TASK ITEM >> Retype the records exactly.

########################################

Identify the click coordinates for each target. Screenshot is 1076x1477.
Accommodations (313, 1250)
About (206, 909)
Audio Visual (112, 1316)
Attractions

########################################

WRITTEN SOLUTION >>
Identify the click coordinates for each target. Screenshot is 1076x1477.
Accommodations (313, 1250)
About (206, 909)
Audio Visual (112, 1316)
Attractions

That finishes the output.